What is the name of this type of interpolation/approximation? Piecewise tangent lines' sections / Fabius function example?
Let $f(x)$ be a differentiable function, and let $\{x_i\}$ be a set of equidistant points such have a fixed difference value of $\Delta x=x_i-x_{i-1}$ which is constant for all index $i$.
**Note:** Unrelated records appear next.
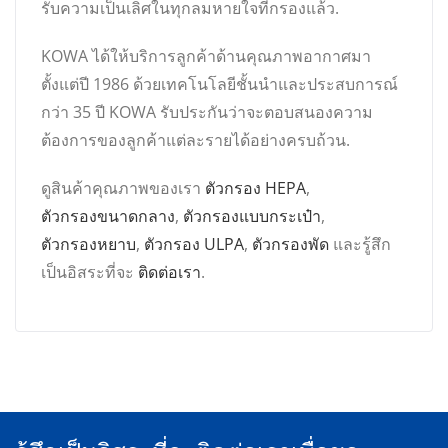
รับความเป็นเลิศในทุกลมหายใจที่กรองแล้ว.
KOWA ได้ให้บริการลูกค้าด้านคุณภาพอากาศมา
ตั้งแต่ปี 1986 ด้วยเทคโนโลยีชั้นนำและประสบการณ์
กว่า 35 ปี KOWA รับประกันว่าจะตอบสนองความ
ต้องการของลูกค้าแต่ละรายได้อย่างครบถ้วน.
ดูสินค้าคุณภาพของเรา
ตัวกรอง HEPA
,
ตัวกรองขนาดกลาง
,
ตัวกรองแบบกระเป๋า
,
ตัวกรองหยาบ
,
ตัวกรอง ULPA
,
ตัวกรองพัด
และรู้สึก
เป็นอิสระที่จะ
ติดต่อเรา
.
Then the tangent line to any point of $f(x)$ at some value $x_i$ will be $f'(x_i)(x-x_i)+f(x_i)$, so one could make an interpolation approximation of $f(x)$ by joining these sections of tangent lines: $$T(x) = \sum\limits_i \left( f'(x_i)(x-x_i)+f(x_i) \right)\cdot\frac{\left(\text{sgn}\left(x-x_i+\frac{\Delta x}{2}\right)-\text{sgn}\left(x-x_i-\frac{\Delta x}{2}\right)\right)}{2}$$
I know beforehand it could look something "obvious" or "stupid" since $T(x)$ is not continuous neither differentiable, as other existent interpolation alternatives do are like Splines or Taylor expansions, but I think on it because of the failing of Taylor series in fitting some smooth functions as is explained in the wiki Non-analytic smooth function, as also no Power Series could represent accurately a flat function since matching a constant violates the Identity theorem, but instead $T(x)$ will always converge to $f(x)$ if $f(x)$ is differentiable $|f'(x)|<\infty$, since if $\Delta x\to 0$ then $(x-x_i)|_{x\in\left[x_i-\frac{\Delta x}{2},\ x_i+\frac{\Delta x}{2}\right]}\to 0$ making $T(x)|_{x_i}=f(x_i)\Rightarrow T(x)\overset{\Delta x\to 0}{=} f(x)$.
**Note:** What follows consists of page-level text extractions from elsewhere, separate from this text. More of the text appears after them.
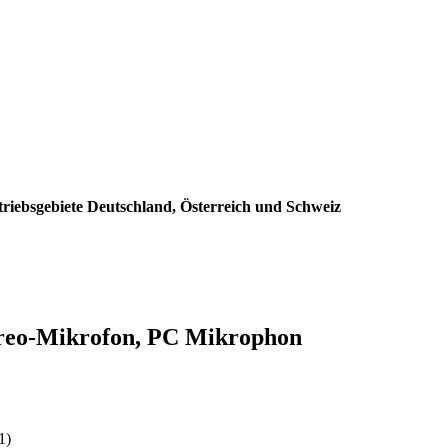
triebsgebiete Deutschland, Österreich und Schweiz
ereo-Mikrofon, PC Mikrophon
:
1)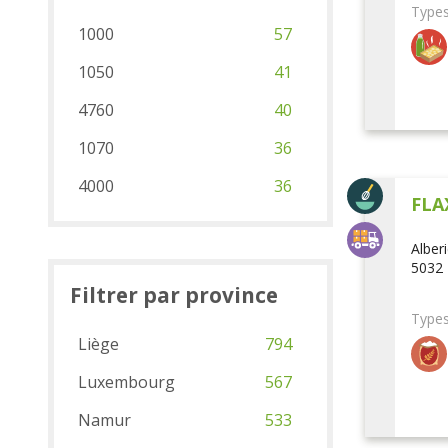
Types
1000
57
1050
41
4760
40
1070
36
4000
36
FLA
Alber
5032 
Filtrer par province
Types
Liège
794
Luxembourg
567
Namur
533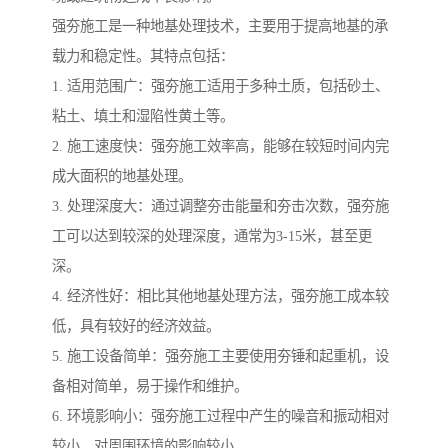
强夯施工是一种地基处理技术，主要用于提高地基的承
载力和稳定性。其特点包括：
1. 适用范围广：强夯施工适用于多种土质，包括砂土、
粘土、填土和湿陷性黄土等。
2. 施工速度快：强夯施工效率高，能够在较短时间内完
成大面积的地基处理。
3. 处理深度大：通过调整夯击能量和夯击次数，强夯施
工可以达到较深的处理深度，通常为3-15米，甚至更
深。
4. 经济性好：相比其他地基处理方法，强夯施工成本较
低，具有较好的经济效益。
5. 施工设备简单：强夯施工主要使用夯锤和起重机，设
备相对简单，易于操作和维护。
6. 环境影响小：强夯施工过程中产生的噪音和振动相对
较小，对周围环境的影响较小。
With this, I could estimate the plot of the differentiable function $f(x)$ by using $T(x)$ if I know some values of $f(x)$ and corresponding values of $f'(x)$: as example, thinking in the case of the Fabius function which "is an example of an infinitely differentiable function that is nowhere analytic", it should be possible to built $T(x)$ since its values at dyadic numbers, if I am not mistaken, in principle should be found as is shown here and here.
So I would like to know:
- The name of this kind of interpolation through tangent lines' secrions in order to look for them and see their properties.
- It is possible to find $T(x)$ for the Fabius function?
Motivation
I am trying to understand if this kind of interpolation is what have been done on the approximation showed in this answer for approximating the Fabius function where the function's values are known only in some points (dense set of points).
Added later
The proposed interpolation looks alike the linear interpolation of two points, but with the difference that here the effective value of the derivative is used instead of its approximation: Are both related? Or equivalent?
I thought at first that the name would be easy to find since it is a really straightforward construction, but misteriously it don't show up on Google: I found this paper by Alan Hurwitz where something really similar is done, but I couldn't figure out if it were exactly the same (my math skills are limited).
Here is a link to Desmos were it can be seen that it kind of fit the function with enough "pieces", even with flat functions where Power Series should have difficulties.
2nd Added later - closing motivation part
By playing in Desmos that $T(x)$ only coincides with the construction done in the mentioned answer at the first order when the fit is done with straight lines: for higher order they don't much being the other method much more inteligent since gives a continuos and differentiable fit, but $T(x)$ still get closer with smaller intervals.
So now at least I know both scheemes are different each other.